De acordo com o linguista suíço Ferdinand de Saussure, o “ponto de vista cria o objeto”. De fato, em relação à língua, por exemplo, existem muitas maneiras de abordá-la. Os gramáticos analisam sua estrutura canônica, ortodoxa, ou seja, a língua padrão e suas inúmeras regras; já os linguistas estudam a língua em movimento, suas variações ao longo do tempo e as influências recebidas, que não são poucas. Partindo deste último olhar, trazemos uma reflexão sobre novos vocábulos que vêm sendo incorporados à fala de muitas pessoas. Já parou para prestar atenção?
Bem, “domingou mais fresco hoje”. Em meu notebook, a palavra “domingou” ficou sublinhada em vermelho, indicando desvio da grafia – para o gramático, o é; para o linguista representa um jeito novo de se dizer que o domingo chegou! Pois bem, já discutimos sobre o internetês e os estrangeirismos, cada vez mais presentes em nossa língua, bem como sobre os motivos que os levam a estar imbricados nela. E o “sextar”, como compreender?
No dicionário impresso Aurélio de 2012, a palavra não existe. Assim, mais uma vez, estamos diante de uma variação da língua com influências do mundo contemporâneo, das mídias digitais e, sem dúvida, da criatividade do brasileiro: a partir do substantivo “sexta-feira”, referente a um dos dias da semana, criou-se um verbo, “sextar”, com todas as conjugações de um verbo pessoal, embora seja mais usado como impessoal, como em “Sextou rapidinho esta semana!” (e isso vale também para os demais dias da semana).

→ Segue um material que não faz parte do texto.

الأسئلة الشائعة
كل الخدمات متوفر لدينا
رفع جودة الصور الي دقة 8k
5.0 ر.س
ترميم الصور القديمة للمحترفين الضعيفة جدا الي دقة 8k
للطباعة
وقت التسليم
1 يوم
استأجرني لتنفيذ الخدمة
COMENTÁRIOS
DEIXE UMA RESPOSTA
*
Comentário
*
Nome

Em artigo da Revista Scielo, a pesquisadora Vera Costa (2015) afirma que “a variação linguística, portanto, é inerente a toda e qualquer língua viva do mundo. Isso significa que as línguas variam no tempo, nos espaços geográfico e social e também de acordo com a situação em que o falante se encontra”. Posto isso, fica claro que a língua evoca falantes para que seja viva e para que ambos mantenham uma relação de interdependência; nesse processo, ela também passa a ser construída por ideologias.
Nessa linha de pensamento, “sextou” foi o dia da semana que mais “bombou”, seguido de “sabadou” e “domingou”. Subentendemos que, após uma semana de árduo trabalho, chegar à sexta é motivo de comemoração, uma vez que muitos não trabalham aos finais de semana e poderão usufruir de descanso, possibilitando, portanto, ter uma noite de sexta-feira mais prolongada. Dizer “sextou”, portanto, é marcar que se teve vitória até o momento, porque se “sobreviveu” e pode comemorar.
O filósofo Confúcio já dizia que “quem não conhece o valor das palavras não saberá conhecer os homens”, ou seja, as palavras dizem muito de nós. Ah, e em relação a novos vocábulos, quem for atravessar o estado de São Paulo pela ponte rodoferroviária irá encontrar, do lado de lá, já em Mato Grosso do Sul, um posto de pedágio e poderá dizer que está “pedagiando” ao passar pelas catracas e pagar (é claro) - boa viagem!